Showing posts with label Art; Christianity;Biography; Alford Usher Soord; The Lost Sheep; Alford U. Soord; Alford Soord; A. U. Soord. Show all posts
Showing posts with label Art; Christianity;Biography; Alford Usher Soord; The Lost Sheep; Alford U. Soord; Alford Soord; A. U. Soord. Show all posts

Saturday, February 11, 2012

Alford Usher Soord - The Lost Sheep

Alford Soord - A Brief Biography

Alford Usher Soord (1868-1915) was a British painter whose most famous work is a painting of The Parable Of The Lost Sheep, depicting a sheep stranded halfway down a steep cliff and the shepherd hanging perilously over the edge, risking his own life to save it.

Soord was born September 1, 1868, in Sunderland but brought up in York, at 1 St Martins Crescent, along with his siblings Helen and George. Soord's parents were Thomas Soord, Jr. (1832-1895) who was a corn merchant and Jane Latha Soord (b 1829). For several years Soord studied part-time at the York School of Art under John Windass, and afterwards at the Herkomer School of Painting at Bushey, founded by Sir Hubert von Herkomer. The Herkomer School’s students also included Lucy Kemp-Welch, who directed the School after Herkomer, George Harcourt, Amy Sawyer, Tom Mostyn, E. Borough Johnson, Henry Justice Ford, Roland Wheelwright, Hilda Fairbairn and C. L. Burns.

A number of Soord’s works were shown in the Royal Academy of Arts, including “Falls on the Conway” (1893), “The Golden Hour (1894), “Irish Fish-Girl” (1894), “Madame De X” (1897), “Portrait of a Lady (1898), “Wastwater, Cumberland" (1898), and "Portrait of Edward Wilson" (1910).
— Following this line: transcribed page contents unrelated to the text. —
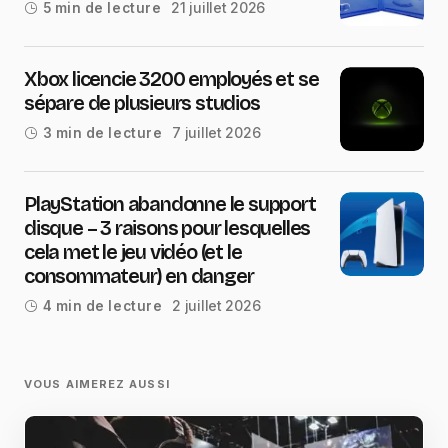
21 juillet 2026
5 min de lecture
Xbox licencie 3200 employés et se
sépare de plusieurs studios
7 juillet 2026
3 min de lecture
PlayStation abandonne le support
disque – 3 raisons pour lesquelles
cela met le jeu vidéo (et le
consommateur) en danger
2 juillet 2026
4 min de lecture
VOUS AIMEREZ AUSSI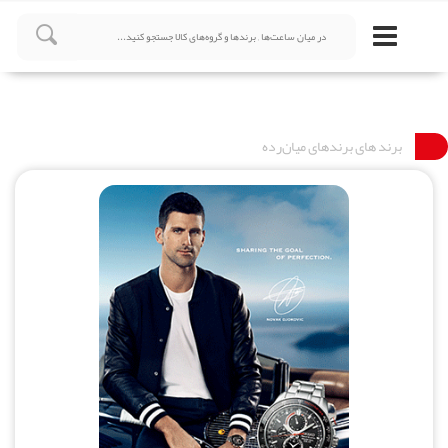
برند های برندهای میان‌رده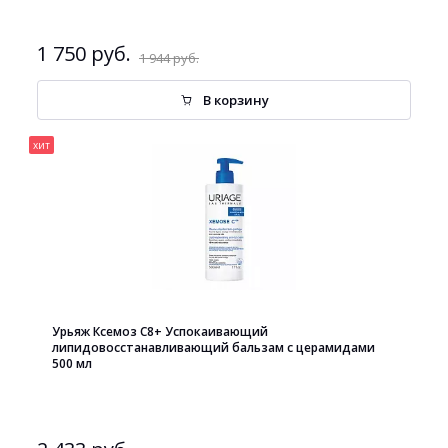
1 750 руб.
1 944 руб.
В корзину
хит
Урьяж Ксемоз С8+ Успокаивающий
липидовосстанавливающий бальзам с церамидами
500 мл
Soord’s most famous picture "The Lost Sheep" was also exhibited in 1898 in the Royal Academy. By 1916, over 300,000 reproductions of it had been sold in England and America; the work continues to be extremely popular more than a century after its creation.


Soord also worked as a magazine illustrator. Examples of his Illustrations titled “What Do You Think of That Letter?”, “There Isn’t Even a Watermark”, “The Boy Cried Out”, “I Watched”; all appear to illustrate a story in The Harmsworth Magazine of 1900.

Soord’s commission to paint the “Portrait of Edward Wilson” permitted the polar explorer, physician, naturalist, painter and ornithologist some unusual moments of quiet. Badly in need of rest, Wilson forced himself to “'sit absolutely still for four hours on end for 3 or 4 days running” in Soord’s studio. Soord also painted both of Wilson’s parents. Wilson would perish in Robert Falcon Scott's Terra Nova Expedition to the antarctic in 1912. Soord’s “Portrait of Percy Bysshe Shelley” which serves as the frontispiece of “The Life of Percy Bysshe Shelley” has been surrounded by scholarly comment for years, since the likeness resembles a work of Leonardo.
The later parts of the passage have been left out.